AFL-CIO President Richard Trumka (UMWA) called for action:
This is a national crisis. And it’s well past time that our elected leaders in Washington, D.C., stop playing politics and take action to prevent these tragedies. Instead, the Trump administration is actually gutting the protections we fought so hard to win in the first place. This is unacceptable. It’s shameful. And the labor movement is doing everything in our power to stop it.
Here are 12 key findings from the report:
- Every day, 275 workers die from hazardous working conditions.
- There is only one Occupational Safety and Health Administration inspector for every 79,000 workers.
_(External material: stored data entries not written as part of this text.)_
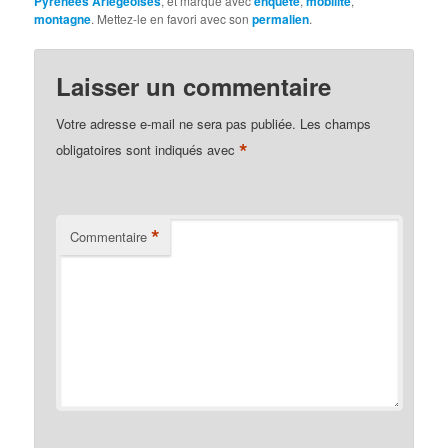
Pyrénées Ariégeoises
, et marqué avec
enquête
,
mobilité
,
montagne
. Mettez-le en favori avec son
permalien
.
Laisser un commentaire
Votre adresse e-mail ne sera pas publiée.
Les champs
*
obligatoires sont indiqués avec
*
Commentaire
- Since 1970, there have been 410,000 traumatic worker deaths, but only 99 cases have been criminally prosecuted under the Occupational Safety and Health Act.
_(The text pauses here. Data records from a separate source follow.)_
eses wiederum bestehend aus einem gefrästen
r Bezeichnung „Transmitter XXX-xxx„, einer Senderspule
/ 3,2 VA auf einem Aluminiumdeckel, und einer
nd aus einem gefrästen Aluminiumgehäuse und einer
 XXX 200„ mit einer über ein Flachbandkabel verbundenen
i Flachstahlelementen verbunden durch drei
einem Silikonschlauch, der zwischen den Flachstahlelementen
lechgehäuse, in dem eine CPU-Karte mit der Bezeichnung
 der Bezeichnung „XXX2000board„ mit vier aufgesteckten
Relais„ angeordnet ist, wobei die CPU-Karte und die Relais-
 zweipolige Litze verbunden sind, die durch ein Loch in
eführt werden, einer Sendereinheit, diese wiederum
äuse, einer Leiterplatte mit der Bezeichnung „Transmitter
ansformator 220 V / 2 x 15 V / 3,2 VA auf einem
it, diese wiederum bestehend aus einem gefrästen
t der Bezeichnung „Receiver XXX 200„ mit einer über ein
- The average OSHA penalty for serious worker safety violations is only $3,580. The penalty rises to $7,761, on average, for worker deaths.
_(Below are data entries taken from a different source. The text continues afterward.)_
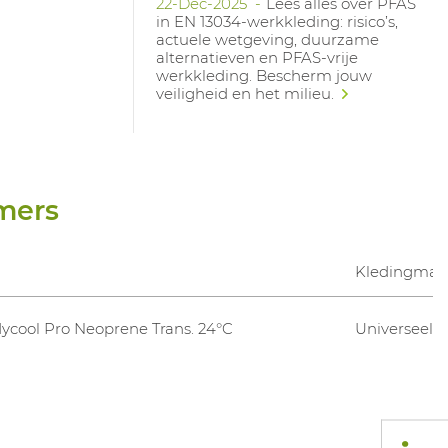
22-Dec-2025
Lees alles over PFAS
in EN 13034-werkkleding: risico’s,
actuele wetgeving, duurzame
alternatieven en PFAS-vrije
werkkleding. Bescherm jouw
veiligheid en het milieu.
mers
Kledingmat
ycool Pro Neoprene Trans. 24°C
Universeel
- About 8 million public sector workers lack OSHA protection. Their rate of injury and illness is 64% higher than private sector employees.
- Workplace violence is now the third-leading cause of death on the job.
- Women face the brunt of workplace violence, accounting for 2 of every 3 people who are attacked.
- Workplace violence caused 807 deaths in 2017 and nearly 29,000 serious injuries. More than 450 of those deaths were homicides.
- Health care and social assistance workers are four times more likely to suffer a workplace violence injury than those who work in other occupations. The level of serious workplace violence injuries for these workers has risen 69% in the past decade.
- The five most dangerous states to work in are: Alaska, North Dakota, Wyoming, West Virginia and South Dakota.
- The fatality rate for Latino and immigrant workers and workers 65 and older is higher than the national average.
- Workplace violence is preventable. An enforceable OSHA standard would keep workers safe, but in the meantime, Congress should pass the Workplace Violence Prevention for Health Care and Social Service Workers Act.